Januar 2006 Ein Ex-Mitarbeiter der Liechtensteiner Bank LGT bietet dem Bundesnachrichtendienst Bankdaten an. 800 Deutsche geraten unter Verdacht, es fließen 200 Millionen Euro an Strafen.

März 2010 Mehr als1000 Ermittlungsverfahren der Düsseldorfer Staatsanwaltschaft mit Credit Suisse-Daten bringen 900 Millionen Euro ein.

Juni 2010 Bund und Niedersachsen kaufen rund 20.000 Datensätze, die 500 Millionen Euro einbringen.
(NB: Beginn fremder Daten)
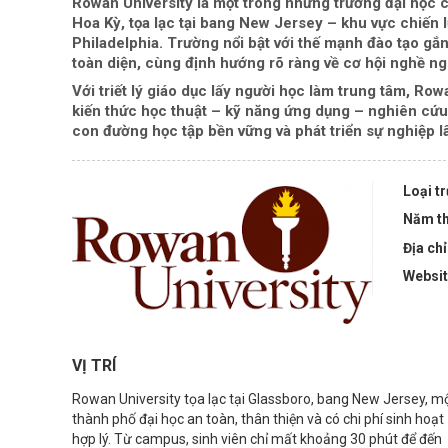
Rowan University là một trong những trường đại học c
Hoa Kỳ, tọa lạc tại bang New Jersey – khu vực chiến l
Philadelphia. Trường nổi bật với thế mạnh đào tạo gắn 
toàn diện, cùng định hướng rõ ràng về cơ hội nghề ngh
Với triết lý giáo dục lấy người học làm trung tâm, Ro
kiến thức học thuật – kỹ năng ứng dụng – nghiên cứu
con đường học tập bền vững và phát triển sự nghiệp lâ
Loại t
Năm th
Địa chỉ
Websi
VỊ TRÍ
Rowan University tọa lạc tại Glassboro, bang New Jersey, m
thành phố đại học an toàn, thân thiện và có chi phí sinh hoạt
hợp lý. Từ campus, sinh viên chỉ mất khoảng 30 phút để đến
Oktober 2010 Nordrhein-westfälische Finanzbehörden kaufen für 1,4 Millionen Euro Daten der Schweizer Bank Julius Bär - diese zahlt für 50 Millionen Euro, um die Ermittlungen zu beenden.

Oktober 2011 Nordrhein-Westfalen kauft erneut Bankdaten von rund 3000 mutmaßlichen Steuersündern.

Juli 2012 Für 3,5 Millionen Euro soll NRW wieder Daten von 1000 deutschen Kunden der Privatbank Coutts in Zürich gekauft haben.

August 2012 Wieder NRW: Die Daten sollen unter anderen Kunden der Schweizer Großbank UBS belasten.